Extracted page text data
[Start of Attachment]

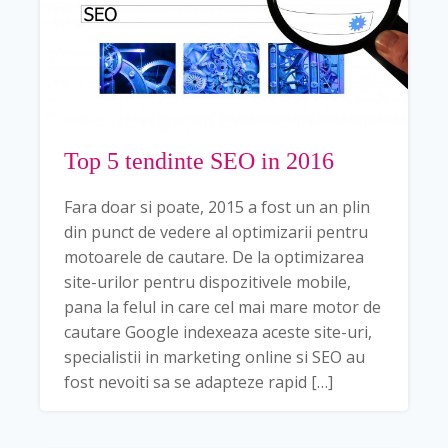
Top 5 tendinte SEO in 2016
Fara doar si poate, 2015 a fost un an plin
din punct de vedere al optimizarii pentru
motoarele de cautare. De la optimizarea
site-urilor pentru dispozitivele mobile,
pana la felul in care cel mai mare motor de
cautare Google indexeaza aceste site-uri,
specialistii in marketing online si SEO au
fost nevoiti sa se adapteze rapid […]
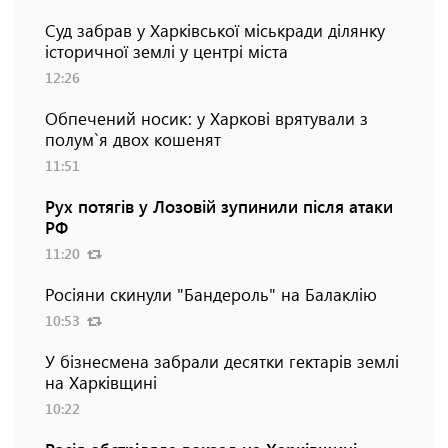
Суд забрав у Харківської міськради ділянку
історичної землі у центрі міста
12:26
Обпечений носик: у Харкові врятували з
полум`я двох кошенят
11:51
Рух потягів у Лозовій зупинили після атаки
РФ
11:20
Росіяни скинули "Бандероль" на Балаклію
10:53
У бізнесмена забрали десятки гектарів землі
на Харківщині
10:22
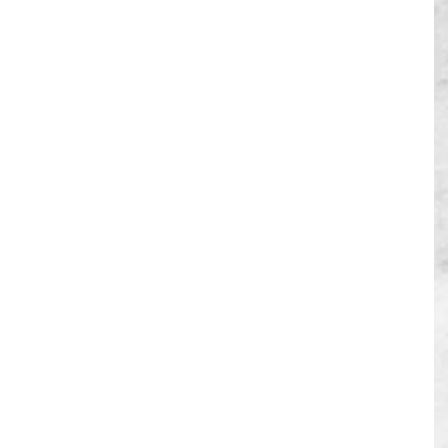
 los Proyectos e integrantes de la Comisión 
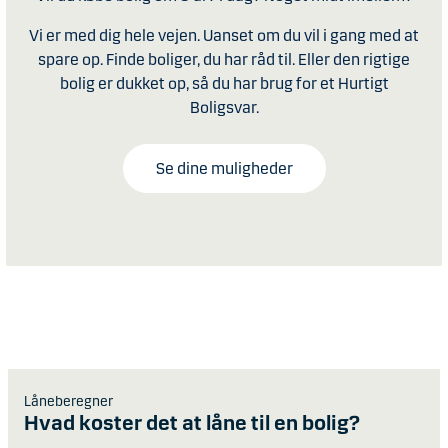
Vi er med dig hele vejen. Uanset om du vil i gang med at
spare op. Finde boliger, du har råd til. Eller den rigtige
bolig er dukket op, så du har brug for et Hurtigt
Boligsvar.
Se dine muligheder
Låneberegner
Hvad koster det at låne til en bolig?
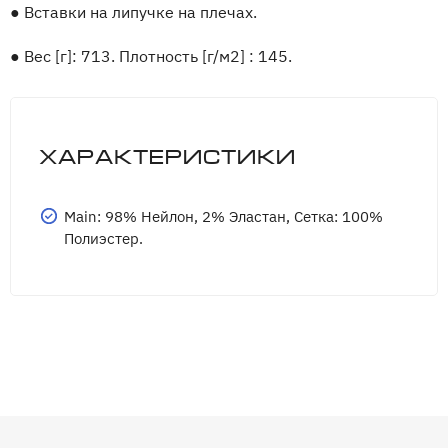
●
Вставки на липучке на плечах.
●
Вес [г]: 713. Плотность [г/м2] : 145.
Характеристики
Main: 98% Нейлон, 2% Эластан, Сетка: 100%
Полиэстер.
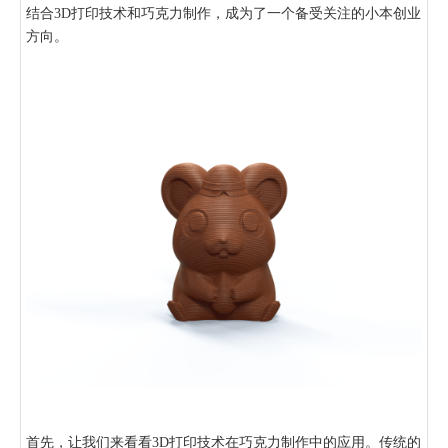
结合3D打印技术和巧克力制作，成为了一个备受关注的小本创业
方向。
首先，让我们来看看3D打印技术在巧克力制作中的应用。传统的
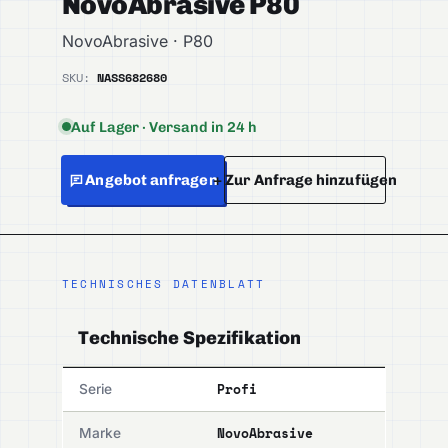
NovoAbrasive P80
NovoAbrasive · P80
SKU:
NASS682680
Auf Lager · Versand in 24 h
Angebot anfragen
+ Zur Anfrage hinzufügen
TECHNISCHES DATENBLATT
Technische Spezifikation
Profi
Serie
NovoAbrasive
Marke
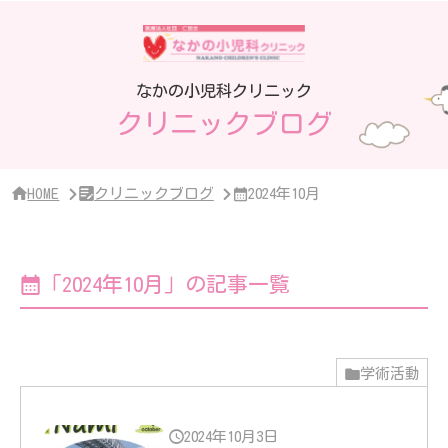
サ
イ
ド
バ
ー・
なかの小児科クリニック
ク
クリニックブログ
リ
ニ
ッ
ク
概
HOME
クリニックブログ
2024年10月
要
「2024年10月」の記事一覧
学術活動
2024年10月3日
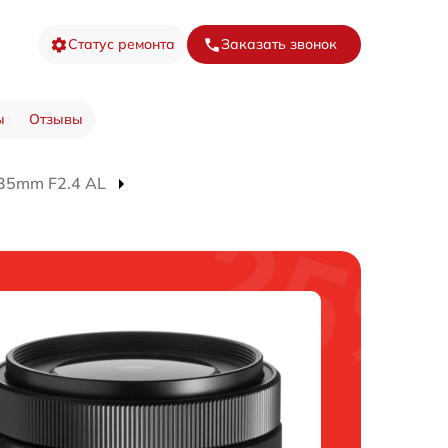
Статус ремонта
Заказать звонок
ы
Отзывы
35mm F2.4 AL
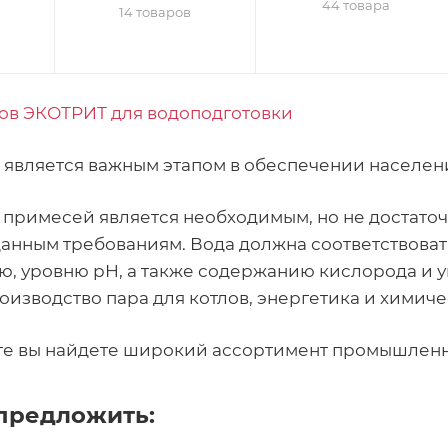
44 товара
14 товаров
тов ЭКОТРИТ для водоподготовки
 является важным этапом в обеспечении населени
т примесей является необходимым, но не достато
анным требованиям. Вода должна соответствоват
 уровню рН, а также содержанию кислорода и угл
роизводство пара для котлов, энергетика и хими
ге вы найдете широкий ассортимент промышленн
предложить:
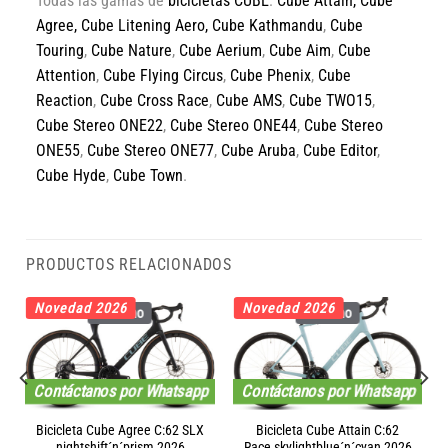
Todas las gamas de
bicicletas CUBE
:
Cube Attain
,
Cube
Agree
,
Cube Litening Aero,
Cube Kathmandu
,
Cube
Touring
,
Cube Nature
,
Cube Aerium
,
Cube Aim
,
Cube
Attention
,
Cube Flying Circus
,
Cube Phenix
,
Cube
Reaction
,
Cube Cross Race
,
Cube AMS
,
Cube TWO15
,
Cube Stereo ONE22
,
Cube Stereo ONE44
,
Cube Stereo
ONE55
,
Cube Stereo ONE77
,
Cube Aruba
,
Cube Editor
,
Cube Hyde
,
Cube Town
.
PRODUCTOS RELACIONADOS
Novedad 2026
Novedad 2026
Carbono
Carbono
Contáctanos por Whatsapp
Contáctanos por Whatsapp
Bicicleta Cube Agree C:62 SLX
Bicicleta Cube Attain C:62
nightshift´n´prism 2026
Race skylightblue´n´cyan 2026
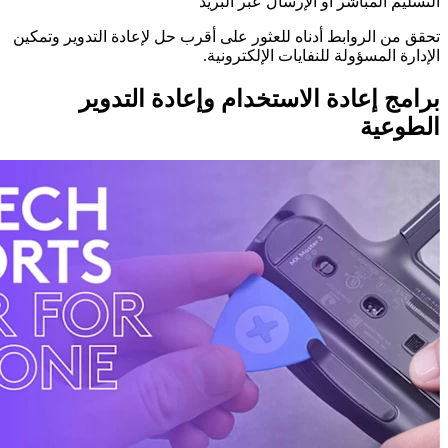
التسليم المباشر أو الإرسال عبر البريد
تحقق من الروابط أدناه للعثور على أقرب حل لإعادة التدوير وتمكين
الإدارة المسؤولة للنفايات الإلكترونية.
برامج إعادة الاستخدام وإعادة التدوير
الطوعية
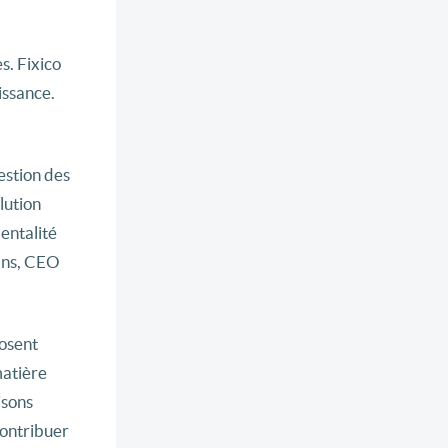
s. Fixico
issance.
estion des
lution
entalité
mans, CEO
posent
matière
isons
contribuer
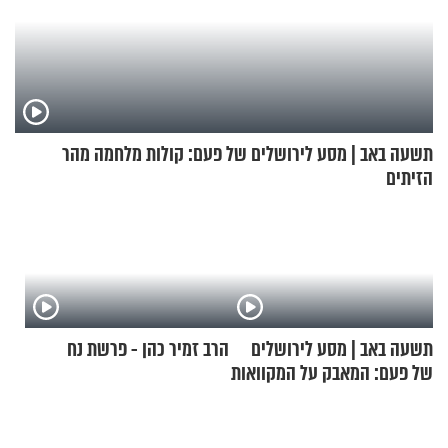
תשעה באב | מסע לירושלים של פעם: קולות מלחמה מהר
הזיתים
תשעה באב | מסע לירושלים
הרב זמיר כהן - פרשת נח
של פעם: המאבק על המקוואות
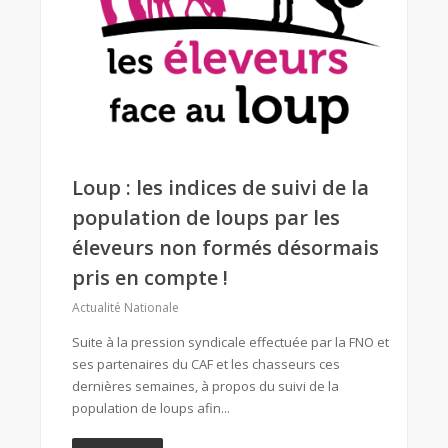
Loup : les indices de suivi de la
population de loups par les
éleveurs non formés désormais
pris en compte !
Actualité Nationale
Suite à la pression syndicale effectuée par la FNO et
ses partenaires du CAF et les chasseurs ces
dernières semaines, à propos du suivi de la
population de loups afin...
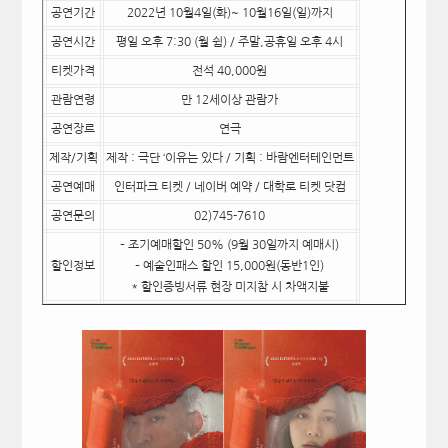
공연기간
2022년 10월4일(화)~ 10월16일(일)까지
공연시간
평일 오후 7:30 (월 쉼) / 주말,공휴일 오후 4시
티켓가격
전석 40,000원
관람연령
만 12세이상 관람가
공연장르
연극
제작/기획
제작 : 극단 ‘이유는 있다 / 기획 : 바람엔터테인먼트
공연예매
인터파크 티켓 / 네이버 예약 / 대학로 티켓 닷컴
공연문의
02)745-7610
– 조기예매할인 50% (9월 30일까지 예매시)
할인정보
– 예술인패스 할인 15,000원(동반1인)
* 할인증빙서류 현장 미지참 시 차액지불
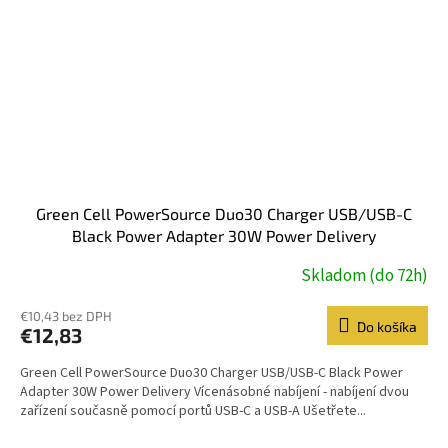
Green Cell PowerSource Duo30 Charger USB/USB-C
Black Power Adapter 30W Power Delivery
Skladom (do 72h)
€10,43 bez DPH
Do košíka
€12,83
Green Cell PowerSource Duo30 Charger USB/USB-C Black Power
Adapter 30W Power Delivery Vícenásobné nabíjení - nabíjení dvou
zařízení současně pomocí portů USB-C a USB-A Ušetřete...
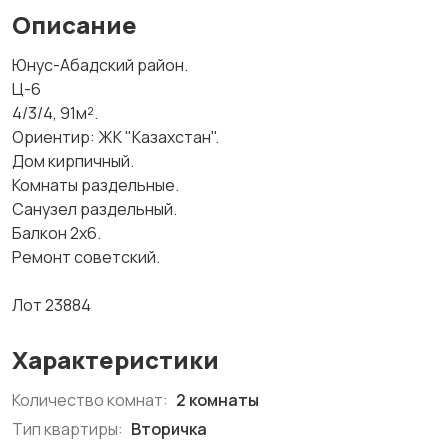
Описание
Юнус-Абадский район.
Ц-6
4/3/4, 91м².
Ориентир: ЖК "Казахстан".
Дом кирпичный.
Комнаты раздельные.
Санузел раздельный.
Балкон 2х6.
Ремонт советский.
Лот 23884
Характеристики
Количество комнат:
2 комнаты
Тип квартиры:
Вторичка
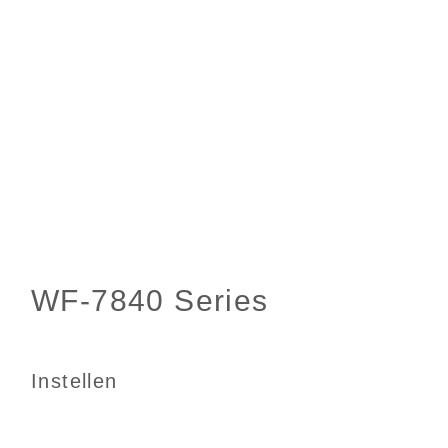
Instellen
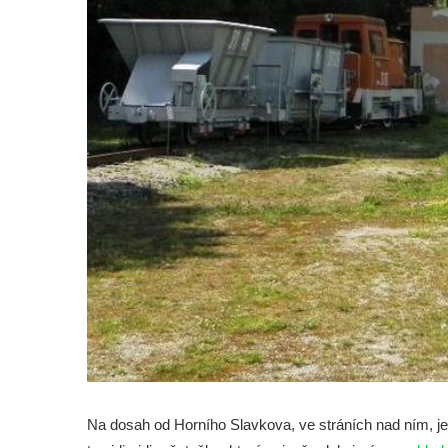
Na dosah od Horního Slavkova, ve stráních nad ním, j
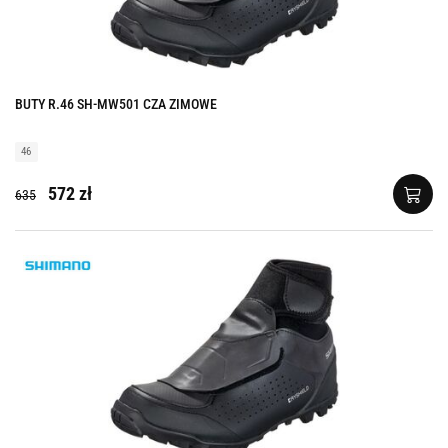
BUTY R.46 SH-MW501 CZA ZIMOWE
46
572 zł
635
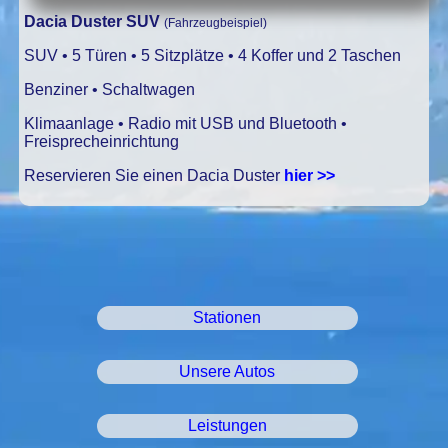
Dacia Duster SUV
(Fahrzeugbeispiel)
SUV • 5 Türen • 5 Sitzplätze • 4 Koffer und 2 Taschen
Benziner • Schaltwagen
Klimaanlage • Radio mit USB und Bluetooth •
Freisprecheinrichtung
Reservieren Sie einen Dacia Duster
hier >>
Stationen
Unsere Autos
Leistungen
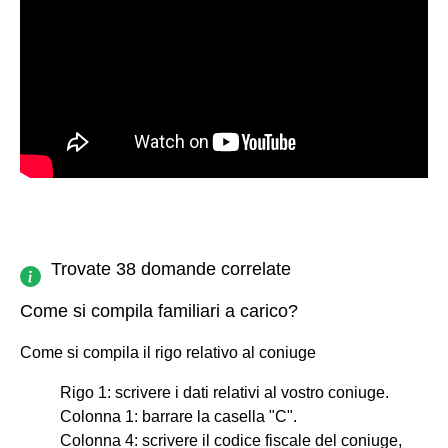
Trovate 38 domande correlate
Come si compila familiari a carico?
Come si compila il rigo relativo al coniuge
Rigo 1: scrivere i dati relativi al vostro coniuge.
Colonna 1: barrare la casella "C".
Colonna 4: scrivere il codice fiscale del coniuge,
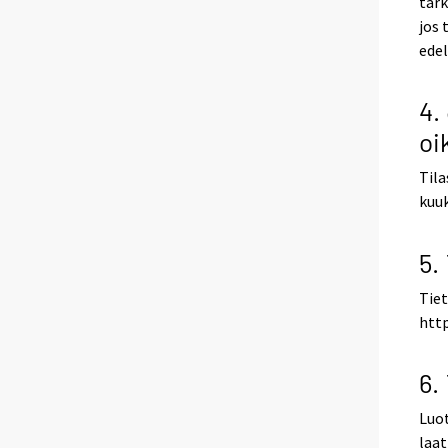
tark
jos 
edel
4.
oi
Tila
kuuk
5.
Tiet
http
6.
Luot
laat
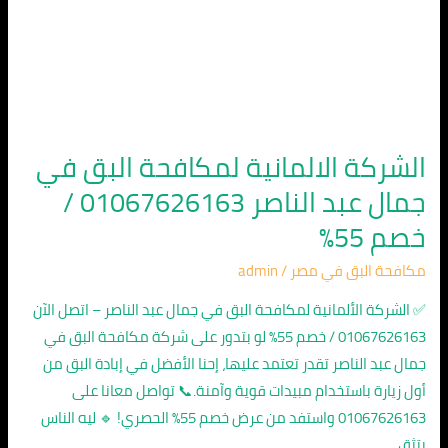
خصم
55%
الشركة الالمانية لمكافحة البق في
جمال عبد الناصر 01067626163 /
خصم 55%
مكافحة البق في مصر
/
admin
✅ الشركة الألمانية لمكافحة البق في جمال عبد الناصر – اتصل الآن
01067626163 / خصم 55% لو بتدور على شركة مكافحة البق في
جمال عبد الناصر تقدر تعتمد عليها، إحنا الأفضل في إبادة البق من
أول زيارة باستخدام مبيدات قوية وآمنة.📞 تواصل معانا على
01067626163 واستفد من عرض خصم 55% الحصري! 🔹 ليه الناس
بتثق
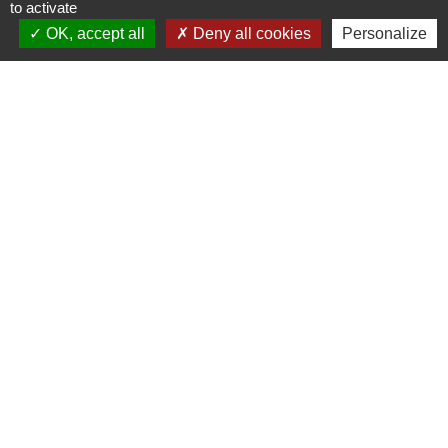
to activate
OK, accept all
Deny all cookies
Personalize
Festivités Estivales 2024 de la
Commune
On se donne rendez-vous ?
1
-2
-3
-4
-5
-
6
-7
-8
-9
Nous contacter
Commune de Coubert
17 rue Aristide Briand
77170 Coubert - FRANCE
+33 1 64 06 71 20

[End of Attachment]

- Activity
Every record is to be repeated exactly, and no picture is carried over.

- Result of the exercise
Top 5 tendinte SEO in 2016
Fara doar si poate, 2015 a fost un an plin
din punct de vedere al optimizarii pentru
motoarele de cautare. De la optimizarea
site-urilor pentru dispozitivele mobile,
pana la felul in care cel mai mare motor de
cautare Google indexeaza aceste site-uri,
specialistii in marketing online si SEO au
fost nevoiti sa se adapteze rapid […]
Суд забрав у Харківської міськради ділянку
історичної землі у центрі міста
12:26
Обпечений носик: у Харкові врятували з
полум`я двох кошенят
11:51
Рух потягів у Лозовій зупинили після атаки
РФ
11:20
Росіяни скинули "Бандероль" на Балаклію
10:53
У бізнесмена забрали десятки гектарів землі
на Харківщині
10:22
 los Proyectos e integrantes de la Comisión 
Vi er med dig hele vejen. Uanset om du vil i gang med at
spare op. Finde boliger, du har råd til. Eller den rigtige
bolig er dukket op, så du har brug for et Hurtigt
Boligsvar.
Se dine muligheder
Låneberegner
Hvad koster det at låne til en bolig?
●
Вставки на липучке на плечах.
●
Вес [г]: 713. Плотность [г/м2] : 145.
Характеристики
Main: 98% Нейлон, 2% Эластан, Сетка: 100%
Полиэстер.
结合3D打印技术和巧克力制作，成为了一个备受关注的小本创业
方向。
首先，让我们来看看3D打印技术在巧克力制作中的应用。传统的
NovoAbrasive P80
NovoAbrasive · P80
SKU:
NASS682680
Auf Lager · Versand in 24 h
Angebot anfragen
+ Zur Anfrage hinzufügen
TECHNISCHES DATENBLATT
Technische Spezifikation
Profi
Serie
NovoAbrasive
Marke
サ
イ
ド
バ
ー・
なかの小児科クリニック
ク
クリニックブログ
リ
ニ
ッ
ク
概
HOME
クリニックブログ
2024年10月
要
「2024年10月」の記事一覧
学術活動
2024年10月3日
Статус ремонта
Заказать звонок
ы
Отзывы
35mm F2.4 AL
44 товара
14 товаров
тов ЭКОТРИТ для водоподготовки
 является важным этапом в обеспечении населени
т примесей является необходимым, но не достато
анным требованиям. Вода должна соответствоват
 уровню рН, а также содержанию кислорода и угл
роизводство пара для котлов, энергетика и хими
ге вы найдете широкий ассортимент промышленн
предложить:
Todas las gamas de
bicicletas CUBE
:
Cube Attain
,
Cube
Agree
,
Cube Litening Aero,
Cube Kathmandu
,
Cube
Touring
,
Cube Nature
,
Cube Aerium
,
Cube Aim
,
Cube
Attention
,
Cube Flying Circus
,
Cube Phenix
,
Cube
Reaction
,
Cube Cross Race
,
Cube AMS
,
Cube TWO15
,
Cube Stereo ONE22
,
Cube Stereo ONE44
,
Cube Stereo
ONE55
,
Cube Stereo ONE77
,
Cube Aruba
,
Cube Editor
,
Cube Hyde
,
Cube Town
.
PRODUCTOS RELACIONADOS
Novedad 2026
Novedad 2026
Carbono
Carbono
Contáctanos por Whatsapp
Contáctanos por Whatsapp
Bicicleta Cube Agree C:62 SLX
Bicicleta Cube Attain C:62
nightshift´n´prism 2026
Race skylightblue´n´cyan 2026
التسليم المباشر أو الإرسال عبر البريد
تحقق من الروابط أدناه للعثور على أقرب حل لإعادة التدوير وتمكين
الإدارة المسؤولة للنفايات الإلكترونية.
برامج إعادة الاستخدام وإعادة التدوير
الطوعية
s. Fixico
issance.
estion des
lution
entalité
mans, CEO
posent
matière
isons
contribuer
תשעה באב | מסע לירושלים של פעם: קולות מלחמה מהר
הזיתים
תשעה באב | מסע לירושלים
הרב זמיר כהן - פרשת נח
של פעם: המאבק על המקוואות
Loup : les indices de suivi de la
population de loups par les
éleveurs non formés désormais
pris en compte !
Actualité Nationale
Suite à la pression syndicale effectuée par la FNO et
ses partenaires du CAF et les chasseurs ces
dernières semaines, à propos du suivi de la
population de loups afin...
공연기간
2022년 10월4일(화)~ 10월16일(일)까지
공연시간
평일 오후 7:30 (월 쉼) / 주말,공휴일 오후 4시
티켓가격
전석 40,000원
관람연령
만 12세이상 관람가
공연장르
연극
제작/기획
제작 : 극단 ‘이유는 있다 / 기획 : 바람엔터테인먼트
공연예매
인터파크 티켓 / 네이버 예약 / 대학로 티켓 닷컴
공연문의
02)745-7610
– 조기예매할인 50% (9월 30일까지 예매시)
할인정보
– 예술인패스 할인 15,000원(동반1인)
* 할인증빙서류 현장 미지참 시 차액지불
Green Cell PowerSource Duo30 Charger USB/USB-C
Black Power Adapter 30W Power Delivery
Skladom (do 72h)
€10,43 bez DPH
Do košíka
€12,83
Green Cell PowerSource Duo30 Charger USB/USB-C Black Power
Adapter 30W Power Delivery Vícenásobné nabíjení - nabíjení dvou
zařízení současně pomocí portů USB-C a USB-A Ušetřete...
Описание
Юнус-Абадский район.
Ц-6
4/3/4, 91м².
Ориентир: ЖК "Казахстан".
Дом кирпичный.
Комнаты раздельные.
Санузел раздельный.
Балкон 2х6.
Ремонт советский.
Лот 23884
Характеристики
Количество комнат:
2 комнаты
Тип квартиры:
Вторичка
Instellen
Na dosah od Horního Slavkova, ve stráních nad ním, j
BUTY R.46 SH-MW501 CZA ZIMOWE
46
572 zł
635
Dacia Duster SUV
(Fahrzeugbeispiel)
SUV • 5 Türen • 5 Sitzplätze • 4 Koffer und 2 Taschen
Benziner • Schaltwagen
Klimaanlage • Radio mit USB und Bluetooth •
Freisprecheinrichtung
Reservieren Sie einen Dacia Duster
hier >>
Stationen
Unsere Autos
Leistungen
Trovate 38 domande correlate
Come si compila familiari a carico?
Come si compila il rigo relativo al coniuge
Rigo 1: scrivere i dati relativi al vostro coniuge.
Colonna 1: barrare la casella "C".
Colonna 4: scrivere il codice fiscale del coniuge,
tark
jos 
edel
4.
oi
Tila
kuuk
5.
Tiet
http
6.
Luot
laat
خصم
55%
الشركة الالمانية لمكافحة البق في
جمال عبد الناصر 01067626163 /
خصم 55%
مكافحة البق في مصر
/
admin
✅ الشركة الألمانية لمكافحة البق في جمال عبد الناصر – اتصل الآن
01067626163 / خصم 55% لو بتدور على شركة مكافحة البق في
جمال عبد الناصر تقدر تعتمد عليها، إحنا الأفضل في إبادة البق من
أول زيارة باستخدام مبيدات قوية وآمنة.📞 تواصل معانا على
01067626163 واستفد من عرض خصم 55% الحصري! 🔹 ليه الناس
بتثق
to activate
OK, accept all
Deny all cookies
Personalize
Festivités Estivales 2024 de la
Commune
On se donne rendez-vous ?
1
-2
-3
-4
-5
-
6
-7
-8
-9
Nous contacter
Commune de Coubert
17 rue Aristide Briand
77170 Coubert - FRANCE
+33 1 64 06 71 20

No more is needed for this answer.